Я стоял в развалине, и странное чувство охватило меня, точно я смотрел на себя со стороны, и я был не я, а кто-то другой, и не верилось, что наш дом, где мы жили всю жизнь, сгорел. Теплилась надежда — мой-то дом остался цел… Рогдай реагировал иначе.

— Давай в подвал заглянем! — предложил он. — Может, кто и живет.

Тропку прокладывал лейтенант Прохладный, замыкал шествие старшина Брагин.

На снегу петляли следы кошек. Мы разбросали снег, спустились в подвал. Кто-то уже побывал здесь — земля по углам была вскопана.

— «Минеры» разминировали, — сказал Брагин.

В военкомате нам рассказали, что в городе орудуют грабители.
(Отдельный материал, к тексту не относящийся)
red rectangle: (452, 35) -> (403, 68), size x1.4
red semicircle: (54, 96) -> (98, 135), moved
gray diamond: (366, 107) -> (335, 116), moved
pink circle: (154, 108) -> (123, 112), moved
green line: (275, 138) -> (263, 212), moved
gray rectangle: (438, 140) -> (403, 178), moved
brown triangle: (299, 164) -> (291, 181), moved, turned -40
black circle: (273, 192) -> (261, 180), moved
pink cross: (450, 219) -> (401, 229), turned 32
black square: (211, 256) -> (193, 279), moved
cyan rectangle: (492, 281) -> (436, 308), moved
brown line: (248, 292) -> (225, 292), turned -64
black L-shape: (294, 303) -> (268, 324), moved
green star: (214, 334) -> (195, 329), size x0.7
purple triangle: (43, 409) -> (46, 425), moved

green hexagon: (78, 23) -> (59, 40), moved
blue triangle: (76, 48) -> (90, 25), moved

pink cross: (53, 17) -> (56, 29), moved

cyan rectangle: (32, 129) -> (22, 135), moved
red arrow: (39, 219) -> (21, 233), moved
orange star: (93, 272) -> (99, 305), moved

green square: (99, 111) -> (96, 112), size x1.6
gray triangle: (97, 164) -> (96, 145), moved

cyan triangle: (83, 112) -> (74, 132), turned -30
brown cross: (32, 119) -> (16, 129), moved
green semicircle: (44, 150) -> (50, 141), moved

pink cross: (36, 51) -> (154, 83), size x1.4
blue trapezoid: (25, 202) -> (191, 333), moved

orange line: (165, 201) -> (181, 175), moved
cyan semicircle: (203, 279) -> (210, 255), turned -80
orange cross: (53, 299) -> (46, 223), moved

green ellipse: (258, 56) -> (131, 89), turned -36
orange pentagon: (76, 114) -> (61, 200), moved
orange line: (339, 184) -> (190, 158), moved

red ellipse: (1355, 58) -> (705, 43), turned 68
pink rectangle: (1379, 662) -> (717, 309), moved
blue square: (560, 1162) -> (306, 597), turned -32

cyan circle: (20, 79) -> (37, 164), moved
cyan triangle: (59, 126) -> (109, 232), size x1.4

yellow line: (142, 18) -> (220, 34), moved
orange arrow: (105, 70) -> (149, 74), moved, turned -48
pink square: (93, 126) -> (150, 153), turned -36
Они шарят по подвалам.

— У человека мозг устроен по шаблону, — глядя на вырытые ямы, разглагольствовал старшина Брагин. — Например, сдачу мужики всегда суют в левый верхний карман пиджака. Бабы деньги и серьги хранят в левом верхнем углу комода под бельем. Думают, что там самое надежное место. Дурачки! Закопай во дворе под каштан свое барахло, никто не найдет… Нет, тащат в подвал и в правый дальний угол. Бери щуп, тырк — есть, копай и забирай трофей.

— Не учи ребят мародерству, — оборвал Брагина Прохладный.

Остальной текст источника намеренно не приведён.